La conclusión que uno obtiene de la lectura de Lola Pons es que las lenguas -la española, en lo que nos concierne- encarnan lo que en atletismo se llama un corredor de fondo, como los libros -el soporte físico, en concreto- o también inventos como la cuchara, el martillo, la rueda o las tijeras, objetos que siguen en pie en plena era de la robótica. Criaturas que, precisamente porque saben evolucionar, sobreviven a todo.

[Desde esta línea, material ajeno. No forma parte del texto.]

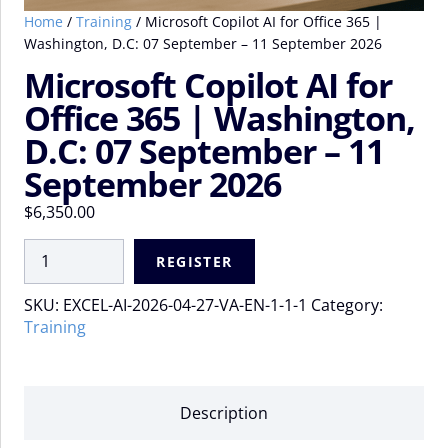
Home
/
Training
/ Microsoft Copilot AI for Office 365 |
Washington, D.C: 07 September – 11 September 2026
Microsoft Copilot AI for
Office 365 | Washington,
D.C: 07 September – 11
September 2026
$
6,350.00
Microsoft
REGISTER
Copilot
AI
SKU:
EXCEL-AI-2026-04-27-VA-EN-1-1-1
Category:
for
Training
Office
365
|
Washington,
Description
D.C:
07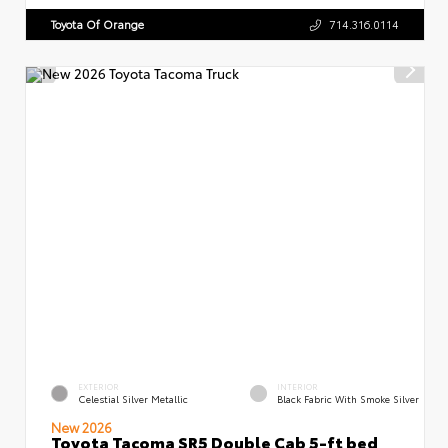
Toyota Of Orange
714.316.0114
EXTERIOR
INTERIOR
Celestial Silver Metallic
Black Fabric With Smoke Silver
New 2026
Toyota Tacoma SR5 Double Cab 5-ft bed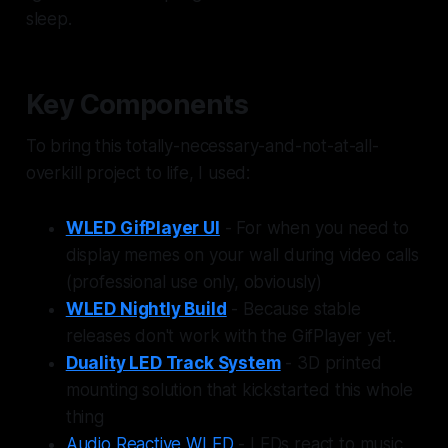
sleep.
Key Components
To bring this totally-necessary-and-not-at-all-
overkill project to life, I used:
WLED GifPlayer UI
- For when you need to
display memes on your wall during video calls
(professional use only, obviously)
WLED Nightly Build
- Because stable
releases don't work with the GifPlayer yet.
Duality LED Track System
- 3D printed
mounting solution that kickstarted this whole
thing
Audio Reactive WLED
- LEDs react to music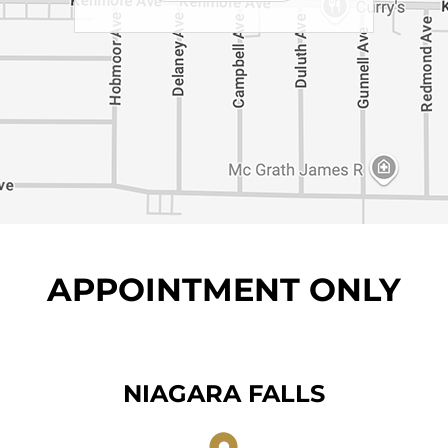
APPOINTMENT ONLY
NIAGARA FALLS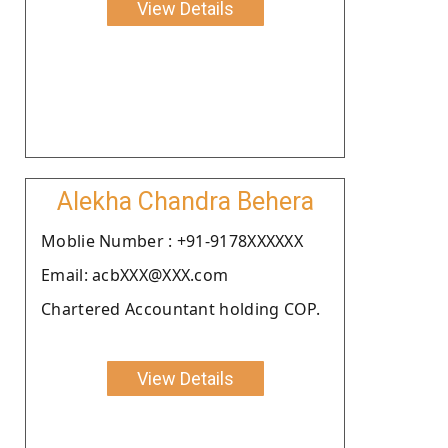
View Details
Alekha Chandra Behera
Moblie Number : +91-9178XXXXXX
Email: acbXXX@XXX.com
Chartered Accountant holding COP.
View Details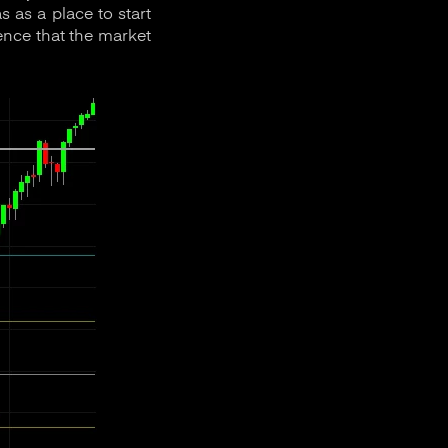
 as a place to start
dence that the market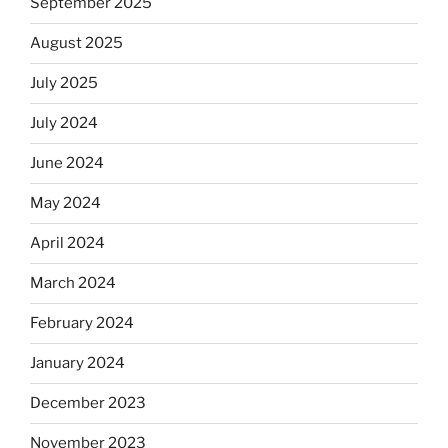
September 2025
August 2025
July 2025
July 2024
June 2024
May 2024
April 2024
March 2024
February 2024
January 2024
December 2023
November 2023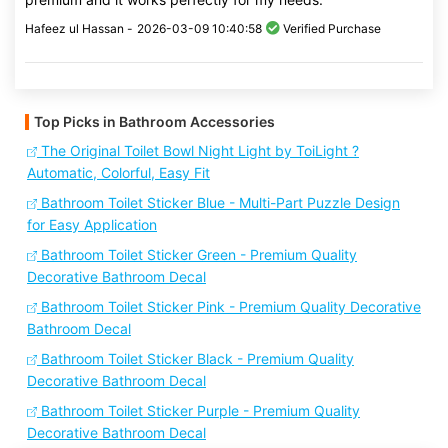
Hafeez ul Hassan -
2026-03-09 10:40:58
Verified Purchase
Top Picks in Bathroom Accessories
The Original Toilet Bowl Night Light by ToiLight ?
Automatic, Colorful, Easy Fit
Bathroom Toilet Sticker Blue - Multi-Part Puzzle Design
for Easy Application
Bathroom Toilet Sticker Green - Premium Quality
Decorative Bathroom Decal
Bathroom Toilet Sticker Pink - Premium Quality Decorative
Bathroom Decal
Bathroom Toilet Sticker Black - Premium Quality
Decorative Bathroom Decal
Bathroom Toilet Sticker Purple - Premium Quality
Decorative Bathroom Decal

Estamos, dicho sea para concluir, ante uno de esos libros -entretenidos, para decirlo ya- a los que no resulta nada forzado calificar de interdisciplinar. Nadie ignora cómo son la inmensa mayoría de los alumnos de las Universidades españolas, que sólo se interesan, si acaso, por lo que tienen que estudiar -asignatura por asignatura como compartimentos estancos: cuando Aristóteles parceló el conocimiento entre física, biología, lógica, matemáticas y las demás cosas no pudo llegar a pensar que las fronteras acabarían perdiendo toda porosidad- para acabar obteniendo el titulillo (y además consideran el conocimiento específico, lo sea de Biotecnología, de Derecho Administrativo o de cualquier otra milonga, como algo del todo divorciado de la vida, sin ningún punto en común). Pero, leyendo este libro, resulta esperanzador que uno, que es docente de otro sitio y con veteranía, pueda llegar a pensar que los estudiantes de Lengua Española de la Universidad hispalense deben responder necesariamente a otro fenotipo. No sé si porque venían así de casa -hipótesis poco realista: el paño lo conocemos- o porque tienen la inmensa suerte de haberse encontrado con esa profesora.